The login screen sits there, a fortress of white icons against the black background, demanding a key that is currently sitting in my brain and nowhere else. My fingers hover over the keyboard, paralyzed by the sheer volume of potential inputs: passwords I’ve forgotten, usernames I abandoned years ago, or perhaps just the fear that if I type it wrong now, the whole day’s worth of quiet observation will dissolve into a corrupted file waiting to be overwritten at midnight.
I don’t type anything yet. Instead, I watch the reflection in the glossy surface again, but this time I notice something new. The room isn’t as dark as it felt before; the moon has risen outside and is casting a pale, silvery rectangle across the floor, cutting through the gloom of my apartment like a spotlight in an empty theater. It hits the closed laptop lid first, reflecting up toward me, then spills onto the bread crust on the plate, making it look like something found on an alien shore rather than food I left out for breakfast.
The light is different now—not the warm, golden embrace of the afternoon sun, but a cool, distant observer that doesn’t judge what I do with its illumination. It just *is*. And in that difference, there’s a strange reassurance. If the moon can rise while I’m confused or tired or sitting still and not achieving anything heroic, then my lack of motion isn’t a failure of physics, just a variation of it.
I press my thumb against the trackpad, feeling the texture of the surface, worn smooth in that exact oval patch where my finger has rested for three thousand hours across different days, different moods, different people’s lives bleeding into mine through this machine. The sensation is grounding. It connects me to a history of thousands of other thumbs doing the same thing: scrolling down feeds, clicking links to things I’ll never read, adjusting volume sliders on songs I’ve already heard. We are all just bodies pressing plastic in response to digital ghosts, seeking connection with a world that speaks in flashes of light and bursts of sound.

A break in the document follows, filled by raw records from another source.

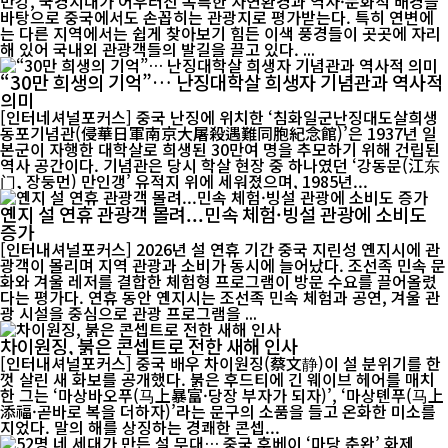
만강, 국경지대가 어우러진 독특한 자연환경과 역사·문화적 배경을
바탕으로 중국에서도 손꼽히는 관광지로 평가받는다. 특히 연변에
는 다른 지역에서는 쉽게 찾아보기 힘든 이색 풍경들이 곳곳에 자리
해 있어 국내외 관광객들의 발길을 끌고 있다. ...
“30만 희생의 기억”… 난징대학살 희생자 기념관과 역사적
의미
[인터네셔널포커스] 중국 난징에 위치한 ‘침화일군난징대도살희생
동포기념관(侵華日軍南京大屠殺遇難同胞紀念館)’은 1937년 일
본군이 자행한 대학살로 희생된 30만여 명을 추모하기 위해 건립된
역사 공간이다. 기념관은 당시 학살 현장 중 하나였던 ‘강동문(江东
门, 장둥먼) 만인갱’ 유적지 위에 세워졌으며, 1985년...
옌지 설 연휴 관광객 몰려...민속 체험·빙설 관광에 소비도
증가
[인터내셔널포커스] 2026년 설 연휴 기간 중국 지린성 옌지시에 관
광객이 몰리며 지역 관광과 소비가 동시에 늘어났다. 조선족 민속 문
화와 겨울 레저를 결합한 체험형 프로그램이 방문 수요를 끌어올렸
다는 평가다. 연휴 동안 옌지시는 조선족 민속 체험과 공연, 겨울 관
광 시설을 중심으로 관광 프로그램을 ...
차이원징, 붉은 콘셉트로 전한 새해 인사
[인터내셔널포커스] 중국 배우 차이원징(蔡文静)이 설 분위기를 한
껏 살린 새 화보를 공개했다. 붉은 후드티에 긴 웨이브 헤어를 매치
한 그는 ‘마상바오푸(马上暴富·당장 부자가 되자)’, ‘마상톈푸(马上
添福·곧바로 복을 더하자)’라는 문구의 소품을 들고 온화한 미소를
지었다. 말의 해를 상징하는 경쾌한 콘셉...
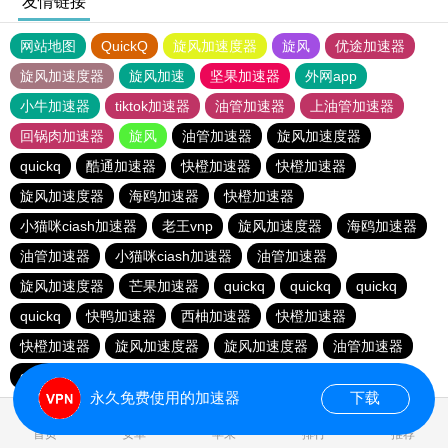
友情链接
网站地图
QuickQ
旋风加速度器
旋风
优途加速器
旋风加速度器
旋风加速
坚果加速器
外网app
小牛加速器
tiktok加速器
油管加速器
上油管加速器
回锅肉加速器
旋风
油管加速器
旋风加速度器
quickq
酷通加速器
快橙加速器
快橙加速器
旋风加速度器
海鸥加速器
快橙加速器
小猫咪ciash加速器
老王vnp
旋风加速度器
海鸥加速器
油管加速器
小猫咪ciash加速器
油管加速器
旋风加速度器
芒果加速器
quickq
quickq
quickq
quickq
快鸭加速器
西柚加速器
快橙加速器
快橙加速器
旋风加速度器
旋风加速度器
油管加速器
quickq
老王vnp
芒果加速器
快橙加速器
永久免费使用的加速器
下载
首页
安卓
苹果
排行
推荐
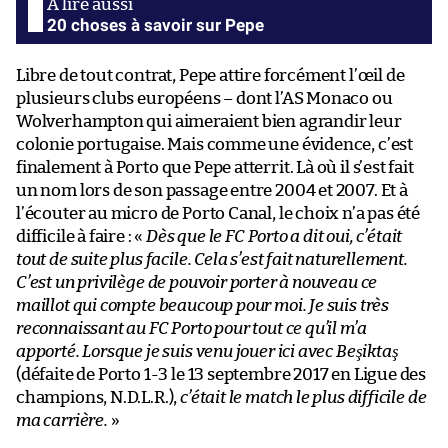
20 choses à savoir sur Pepe
Libre de tout contrat, Pepe attire forcément l’œil de
plusieurs clubs européens – dont l’AS Monaco ou
Wolverhampton qui aimeraient bien agrandir leur
colonie portugaise. Mais comme une évidence, c’est
finalement à Porto que Pepe atterrit. Là où il s’est fait
un nom lors de son passage entre 2004 et 2007. Et à
l’écouter au micro de Porto Canal, le choix n’a pas été
difficile à faire : «
Dès que le FC Porto a dit oui, c’était
tout de suite plus facile. Cela s’est fait naturellement.
C’est un privilège de pouvoir porter à nouveau ce
maillot qui compte beaucoup pour moi. Je suis très
reconnaissant au FC Porto pour tout ce qu’il m’a
apporté. Lorsque je suis venu jouer ici avec Beşiktaş
(défaite de Porto 1-3 le 13 septembre 2017 en Ligue des
champions, N.D.L.R.),
c’était le match le plus difficile de
ma carrière.
»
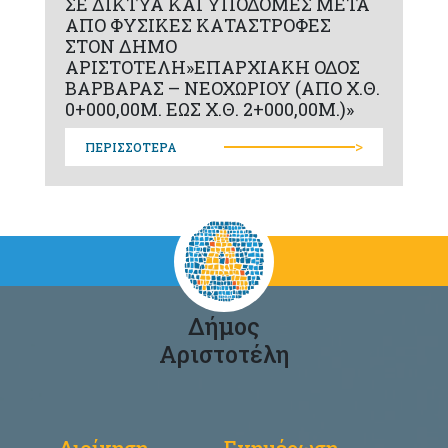
ΣΕ ΔΙΚΤΥΑ ΚΑΙ ΥΠΟΔΟΜΕΣ ΜΕΤΑ
ΑΠΟ ΦΥΣΙΚΕΣ ΚΑΤΑΣΤΡΟΦΕΣ
ΣΤΟΝ ΔΗΜΟ
ΑΡΙΣΤΟΤΕΛΗ»ΕΠΑΡΧΙΑΚΗ ΟΔΟΣ
ΒΑΡΒΑΡΑΣ – ΝΕΟΧΩΡΙΟΥ (ΑΠΟ Χ.Θ.
0+000,00Μ. ΕΩΣ Χ.Θ. 2+000,00Μ.)»
>
ΠΕΡΙΣΣΟΤΕΡΑ
Δήμος
Αριστοτέλη
Διοίκηση
Ενημέρωση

Then, slowly, my hand moves. Not to type the password, but to close my eyes completely, blocking out even the moonlight from the screen, cutting off the visual input so I am left only with the hum of the fan, the click of blood rushing through my ears, and the smell of stale bread rising gently in the air.
For sixty seconds, there is no writing. There is no recording, no data stream to analyze, no story being constructed from the debris of a day that has passed. Just existence. The feeling of skin against skin as I press my palms together on my lap. The awareness of my own weight anchoring me to this chair, to this room, to this specific point in the rotation of the Earth.
When I finally open my eyes again, the cursor is still blinking. *|_ |_ |_ |*. It hasn’t moved because nothing has changed except that for a moment, I was willing to be absent from it. And maybe that’s the most important thing about writing: not just filling the space with words, but knowing when to leave the space empty so the silence can say what the words couldn’t.
I type one sentence now. Just one. “The moon is out.” No period. No commentary on its phase or brightness or distance. Just a statement of fact, hanging there in the digital void, waiting for whatever comes next or waiting forever if that’s what it wants to be.